A verbatim printing of the entries that follow is needed; pictures must not appear in it.
-------- RECORDS TO USE --------
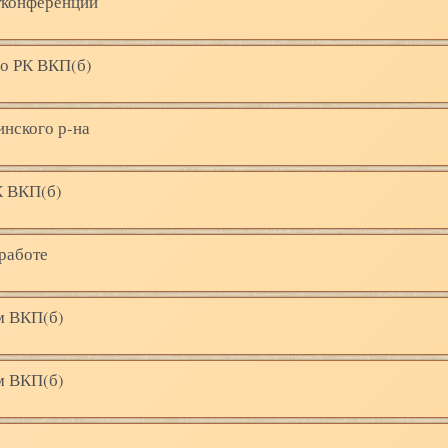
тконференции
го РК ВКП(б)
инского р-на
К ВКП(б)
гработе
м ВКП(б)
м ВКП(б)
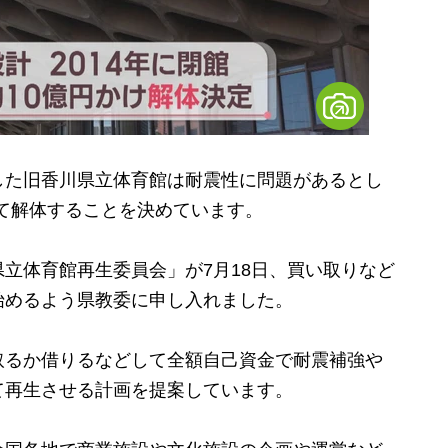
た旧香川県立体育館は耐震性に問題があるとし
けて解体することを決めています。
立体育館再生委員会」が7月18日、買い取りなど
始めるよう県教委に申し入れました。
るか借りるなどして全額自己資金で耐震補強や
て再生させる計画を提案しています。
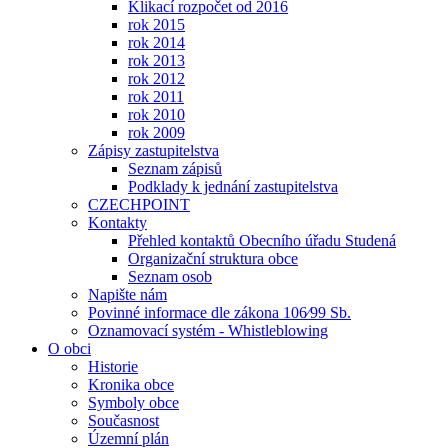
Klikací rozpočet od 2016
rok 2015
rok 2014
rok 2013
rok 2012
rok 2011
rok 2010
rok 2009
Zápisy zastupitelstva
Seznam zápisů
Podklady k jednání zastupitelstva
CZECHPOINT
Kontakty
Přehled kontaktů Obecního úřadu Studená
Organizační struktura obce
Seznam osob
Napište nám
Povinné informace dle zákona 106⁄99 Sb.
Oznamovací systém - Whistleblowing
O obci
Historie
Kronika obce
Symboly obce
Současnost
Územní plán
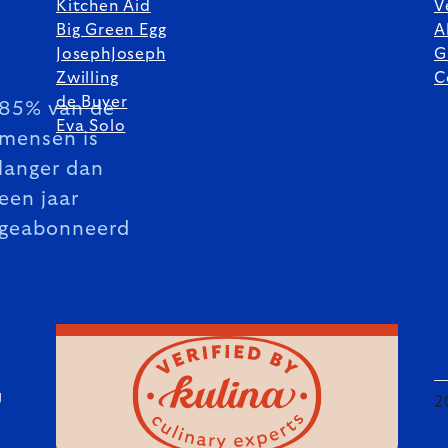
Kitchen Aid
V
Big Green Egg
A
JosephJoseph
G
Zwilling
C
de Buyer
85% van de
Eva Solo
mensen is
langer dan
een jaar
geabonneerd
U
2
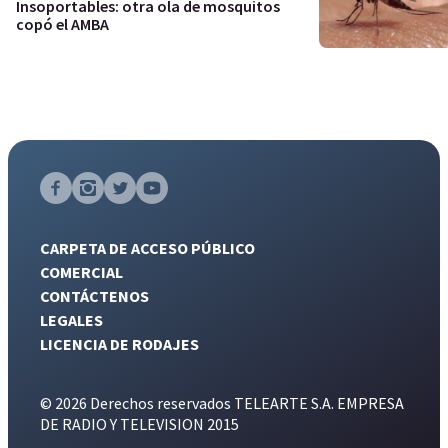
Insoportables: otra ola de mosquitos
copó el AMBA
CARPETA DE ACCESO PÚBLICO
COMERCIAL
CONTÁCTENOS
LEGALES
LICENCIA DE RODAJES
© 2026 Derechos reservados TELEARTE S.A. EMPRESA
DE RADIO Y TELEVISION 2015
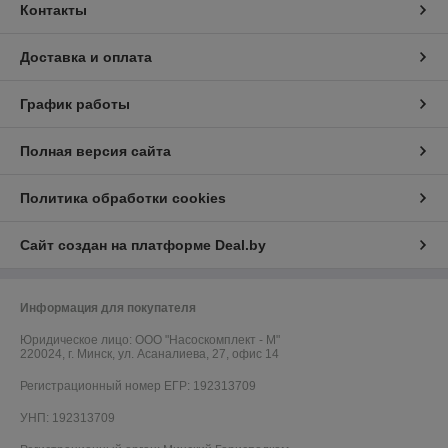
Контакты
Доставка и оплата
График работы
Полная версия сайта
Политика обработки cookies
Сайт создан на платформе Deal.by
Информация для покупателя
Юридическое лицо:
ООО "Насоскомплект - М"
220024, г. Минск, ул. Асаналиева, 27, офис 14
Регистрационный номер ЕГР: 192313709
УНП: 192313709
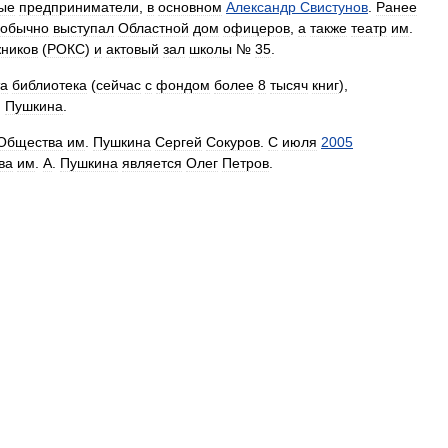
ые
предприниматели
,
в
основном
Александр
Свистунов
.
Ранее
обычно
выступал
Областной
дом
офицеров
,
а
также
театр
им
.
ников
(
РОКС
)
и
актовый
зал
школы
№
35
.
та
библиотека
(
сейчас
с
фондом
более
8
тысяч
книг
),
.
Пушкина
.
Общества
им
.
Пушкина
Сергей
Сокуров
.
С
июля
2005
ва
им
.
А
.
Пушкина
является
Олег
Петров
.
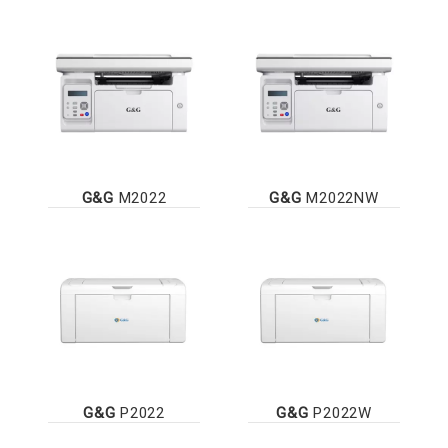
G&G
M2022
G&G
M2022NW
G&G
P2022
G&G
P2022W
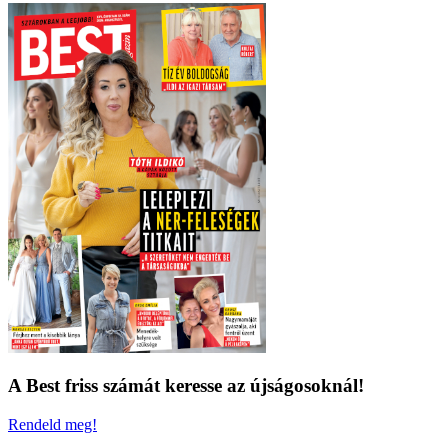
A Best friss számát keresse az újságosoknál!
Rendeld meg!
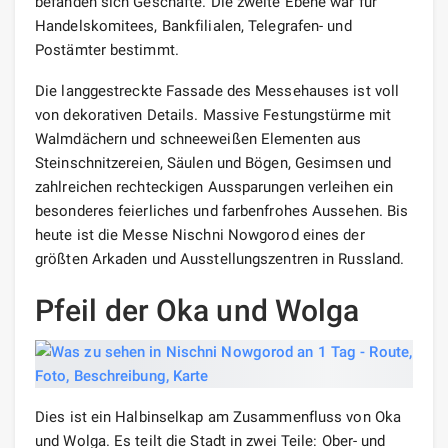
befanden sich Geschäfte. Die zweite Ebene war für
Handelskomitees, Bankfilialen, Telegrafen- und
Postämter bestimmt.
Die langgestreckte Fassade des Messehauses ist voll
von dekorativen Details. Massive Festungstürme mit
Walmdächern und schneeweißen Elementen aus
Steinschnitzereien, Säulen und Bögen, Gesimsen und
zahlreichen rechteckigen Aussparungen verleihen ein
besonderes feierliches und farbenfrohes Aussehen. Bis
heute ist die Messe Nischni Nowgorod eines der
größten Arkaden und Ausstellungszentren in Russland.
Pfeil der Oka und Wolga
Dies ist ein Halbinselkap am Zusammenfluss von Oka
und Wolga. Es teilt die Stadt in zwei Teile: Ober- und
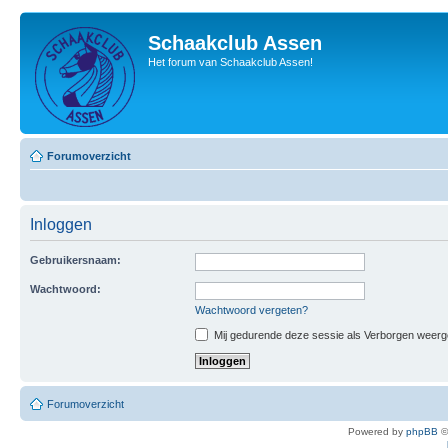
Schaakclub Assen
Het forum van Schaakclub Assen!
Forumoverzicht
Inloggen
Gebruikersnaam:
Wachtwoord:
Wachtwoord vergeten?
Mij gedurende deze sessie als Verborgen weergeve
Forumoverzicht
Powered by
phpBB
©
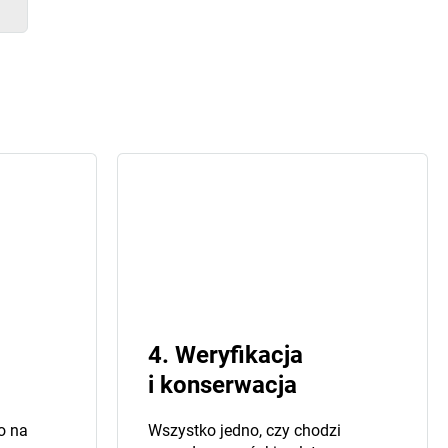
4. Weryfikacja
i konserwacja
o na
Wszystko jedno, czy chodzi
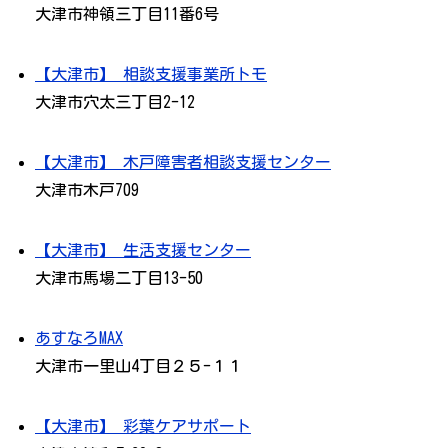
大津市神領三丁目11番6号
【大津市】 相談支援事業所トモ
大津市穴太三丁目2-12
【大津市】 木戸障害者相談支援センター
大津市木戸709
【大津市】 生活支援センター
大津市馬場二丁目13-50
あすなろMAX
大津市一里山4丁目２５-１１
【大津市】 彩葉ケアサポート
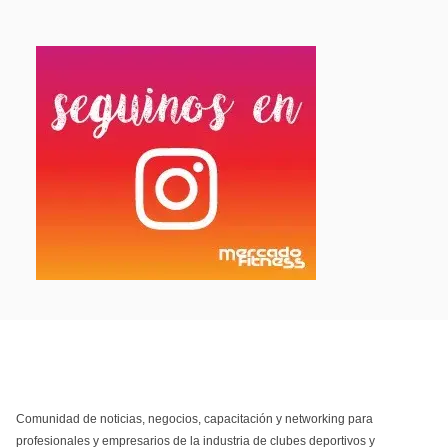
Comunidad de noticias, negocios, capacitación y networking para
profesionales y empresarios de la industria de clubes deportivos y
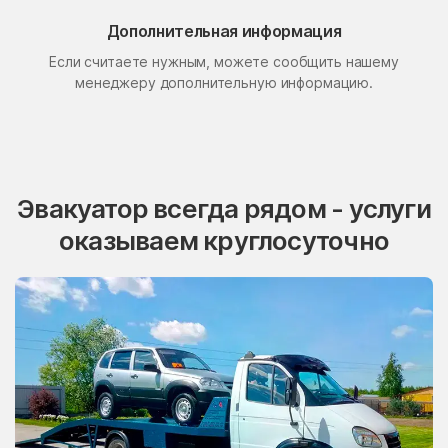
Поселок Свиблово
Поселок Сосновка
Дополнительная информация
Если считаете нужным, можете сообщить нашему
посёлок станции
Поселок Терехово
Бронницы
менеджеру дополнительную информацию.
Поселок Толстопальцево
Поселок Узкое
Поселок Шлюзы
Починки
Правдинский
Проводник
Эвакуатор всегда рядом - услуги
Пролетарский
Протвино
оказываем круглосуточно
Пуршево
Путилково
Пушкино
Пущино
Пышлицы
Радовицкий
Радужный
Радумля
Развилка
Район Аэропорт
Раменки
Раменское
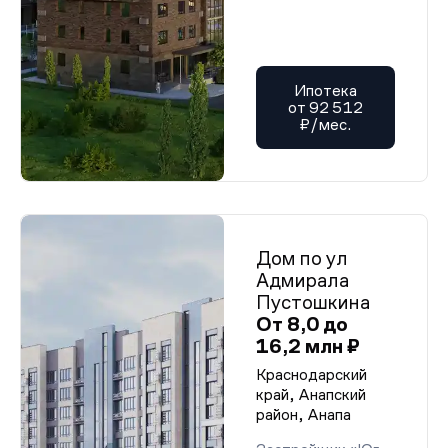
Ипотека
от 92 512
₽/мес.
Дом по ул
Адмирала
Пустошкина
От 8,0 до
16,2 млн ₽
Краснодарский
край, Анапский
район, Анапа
--------
**OUTPUT OF THE TASK:**
тконференции
го РК ВКП(б)
инского р-на
К ВКП(б)
гработе
м ВКП(б)
м ВКП(б)
た旧香川県立体育館は耐震性に問題があるとし
けて解体することを決めています。
立体育館再生委員会」が7月18日、買い取りなど
始めるよう県教委に申し入れました。
るか借りるなどして全額自己資金で耐震補強や
て再生させる計画を提案しています。
Klikací rozpočet od 2016
rok 2015
rok 2014
rok 2013
rok 2012
rok 2011
rok 2010
rok 2009
Zápisy zastupitelstva
Seznam zápisů
Podklady k jednání zastupitelstva
CZECHPOINT
Kontakty
Přehled kontaktů Obecního úřadu Studená
Organizační struktura obce
Seznam osob
Napište nám
Povinné informace dle zákona 106⁄99 Sb.
Oznamovací systém - Whistleblowing
O obci
Historie
Kronika obce
Symboly obce
Současnost
Územní plán
Kitchen Aid
V
Big Green Egg
A
JosephJoseph
G
Zwilling
C
de Buyer
85% van de
Eva Solo
mensen is
langer dan
een jaar
geabonneerd
U
2
Insoportables: otra ola de mosquitos
copó el AMBA
CARPETA DE ACCESO PÚBLICO
COMERCIAL
CONTÁCTENOS
LEGALES
LICENCIA DE RODAJES
© 2026 Derechos reservados TELEARTE S.A. EMPRESA
DE RADIO Y TELEVISION 2015
Контакты
Доставка и оплата
График работы
Полная версия сайта
Политика обработки cookies
Сайт создан на платформе Deal.by
Информация для покупателя
Юридическое лицо:
ООО "Насоскомплект - М"
220024, г. Минск, ул. Асаналиева, 27, офис 14
Регистрационный номер ЕГР: 192313709
УНП: 192313709
ые
предприниматели
,
в
основном
Александр
Свистунов
.
Ранее
обычно
выступал
Областной
дом
офицеров
,
а
также
театр
им
.
ников
(
РОКС
)
и
актовый
зал
школы
№
35
.
та
библиотека
(
сейчас
с
фондом
более
8
тысяч
книг
),
.
Пушкина
.
Общества
им
.
Пушкина
Сергей
Сокуров
.
С
июля
2005
ва
им
.
А
.
Пушкина
является
Олег
Петров
.
G&G
M2022
G&G
M2022NW
G&G
P2022
G&G
P2022W
A Best friss számát keresse az újságosoknál!
Rendeld meg!
befanden sich Geschäfte. Die zweite Ebene war für
Handelskomitees, Bankfilialen, Telegrafen- und
Postämter bestimmt.
Die langgestreckte Fassade des Messehauses ist voll
von dekorativen Details. Massive Festungstürme mit
Walmdächern und schneeweißen Elementen aus
Steinschnitzereien, Säulen und Bögen, Gesimsen und
zahlreichen rechteckigen Aussparungen verleihen ein
besonderes feierliches und farbenfrohes Aussehen. Bis
heute ist die Messe Nischni Nowgorod eines der
größten Arkaden und Ausstellungszentren in Russland.
Pfeil der Oka und Wolga
Dies ist ein Halbinselkap am Zusammenfluss von Oka
und Wolga. Es teilt die Stadt in zwei Teile: Ober- und
Schaakclub Assen
Het forum van Schaakclub Assen!
Forumoverzicht
Inloggen
Gebruikersnaam:
Wachtwoord:
Wachtwoord vergeten?
Mij gedurende deze sessie als Verborgen weergeve
Forumoverzicht
Powered by
phpBB
©
4. Weryfikacja
i konserwacja
o na
Wszystko jedno, czy chodzi
大津市神領三丁目11番6号
【大津市】 相談支援事業所トモ
大津市穴太三丁目2-12
【大津市】 木戸障害者相談支援センター
大津市木戸709
【大津市】 生活支援センター
大津市馬場二丁目13-50
あすなろMAX
大津市一里山4丁目２５-１１
【大津市】 彩葉ケアサポート
Comunidad de noticias, negocios, capacitación y networking para
profesionales y empresarios de la industria de clubes deportivos y
Поселок Свиблово
Поселок Сосновка
Дополнительная информация
Если считаете нужным, можете сообщить нашему
посёлок станции
Поселок Терехово
Бронницы
менеджеру дополнительную информацию.
Поселок Толстопальцево
Поселок Узкое
Поселок Шлюзы
Починки
Правдинский
Проводник
Эвакуатор всегда рядом - услуги
Пролетарский
Протвино
оказываем круглосуточно
Пуршево
Путилково
Пушкино
Пущино
Пышлицы
Радовицкий
Радужный
Радумля
Развилка
Район Аэропорт
Раменки
Раменское
Ипотека
от 92 512
₽/мес.
Дом по ул
Адмирала
Пустошкина
От 8,0 до
16,2 млн ₽
Краснодарский
край, Анапский
район, Анапа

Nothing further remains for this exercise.